Thanks Erica! We really have to be true to our own voice, but in life there are so many other voices (some inside ourselves even!) telling us what we should be doing instead that it’s a real challenge to live by this message! Hope you had a lovely weekend also.
Sweet, smart Iris,
Been spending some time on your blog this morning and the spring in my step is lighter and my heart thankful. Your words and wisdom are just what I’m needing right now. AND, I loooove your art. Seriously, it’s gorgeous. I’m so glad we’re friends. π
Sara, wow your sweet heartfelt comment literally made me tear up just now!! And I feel so honoured to be your friend. Every time I read your blog I feel a real connection. I’m glad my words were helpful to you. Big big hugs!!! Hope you have an amazing celebration tomorrow!
Iris,
Lovely blog! I think that at some point we all think, “What would the world like?” I know that whenever I paint flowers or birds, he says, “Oh! I like when you paint your flowers and birds. I think that people would buy that a lot more than people.” But, you know what?! I am not as happy when I am painting flowers and birds! I am much happier when I paint people. So, that is what my main focus is. I do like an occasional break and will whip out some flowers. However, that is not really my passion. I say paint what you love, even if no one buys it! For me, it is more about enjoying the moment anyway….loved your blog!
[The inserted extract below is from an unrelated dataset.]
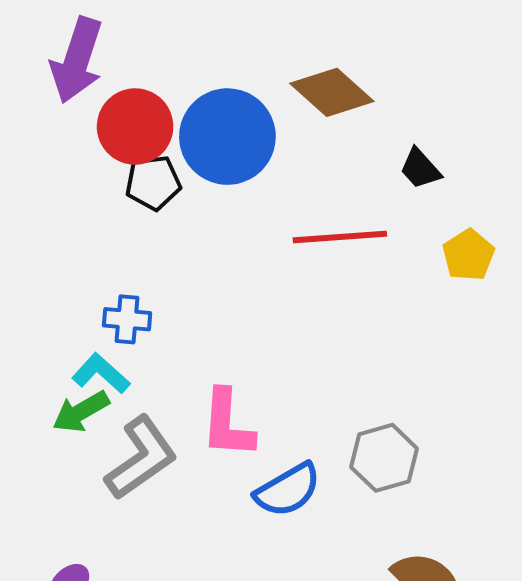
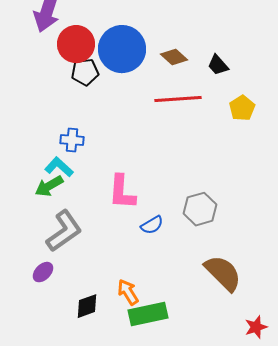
brown diamond: (332, 92) -> (174, 57), moved, size x0.7
gray L-shape: (141, 458) -> (64, 231), moved
blue semicircle: (288, 490) -> (152, 225), size x0.7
I know right! I notice when I do birds that a rush of people like it, but it kind of bores me. The faces are ALWAYS interesting. And look at historical painters, there’s plenty of faces/figures in there. I think there’s such a fascination with them. At the moment I’m not really focussing on selling my art, but even if I was I think I’d prefer to focus on getting really good (and unique/original) at what I LOVE, than to just keep knocking out stuff that doesn’t make me happy. Thanks for your input Kara!!